» The problem
I need an exact copy of the lines from the one containing "boris.bauke@th-ab.de" through the end of the records, without any pictures.

» Dataset entries

.....

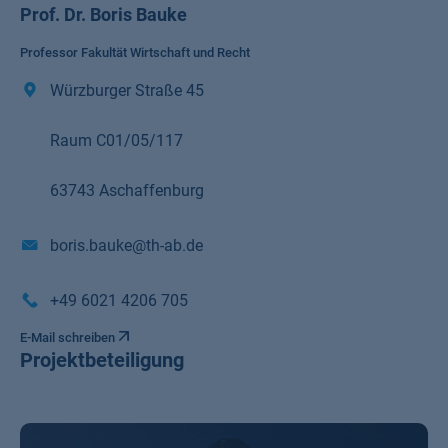
Prof. Dr. Boris Bauke
Professor Fakultät Wirtschaft und Recht
Würzburger Straße 45
Raum C01/05/117
63743 Aschaffenburg
boris.bauke@th-ab.de
+49 6021 4206 705
E-Mail schreiben
Projektbeteiligung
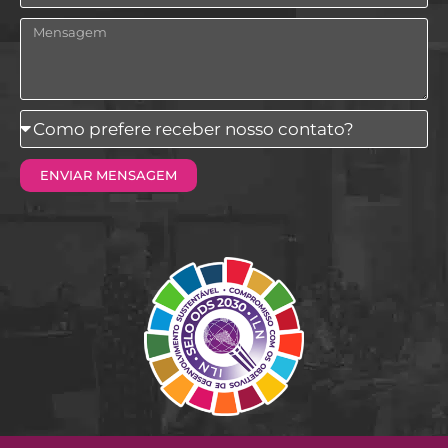
Mensagem
Como
prefere
ENVIAR MENSAGEM
receber
nosso
contato?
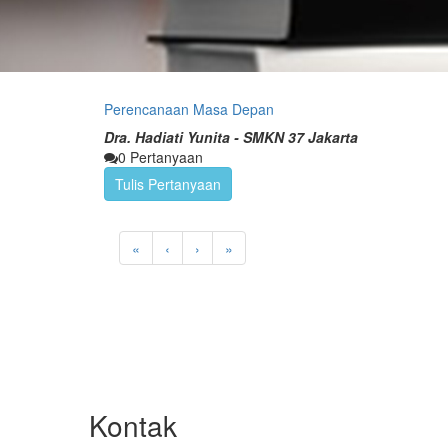
Perencanaan Masa Depan
Dra. Hadiati Yunita - SMKN 37 Jakarta
0 Pertanyaan
Tulis Pertanyaan
«
‹
›
»
Kontak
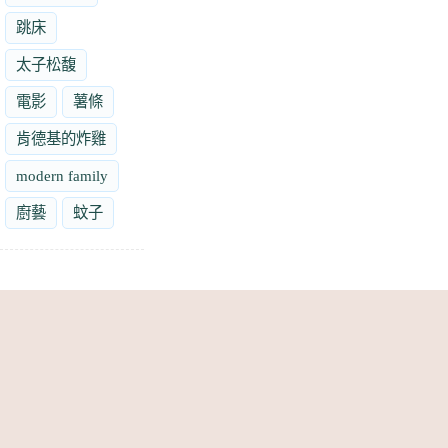
跳床
太子松馥
電影
薯條
肯德基的炸雞
modern family
廚藝
蚊子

.....

» Answer space
boris.bauke@th-ab.de
+49 6021 4206 705
E-Mail schreiben
Projektbeteiligung
Mensagem
Como
prefere
ENVIAR MENSAGEM
receber
nosso
contato?
Perencanaan Masa Depan
Dra. Hadiati Yunita - SMKN 37 Jakarta
0 Pertanyaan
Tulis Pertanyaan
«
‹
›
»
Kontak
跳床
太子松馥
電影
薯條
肯德基的炸雞
modern family
廚藝
蚊子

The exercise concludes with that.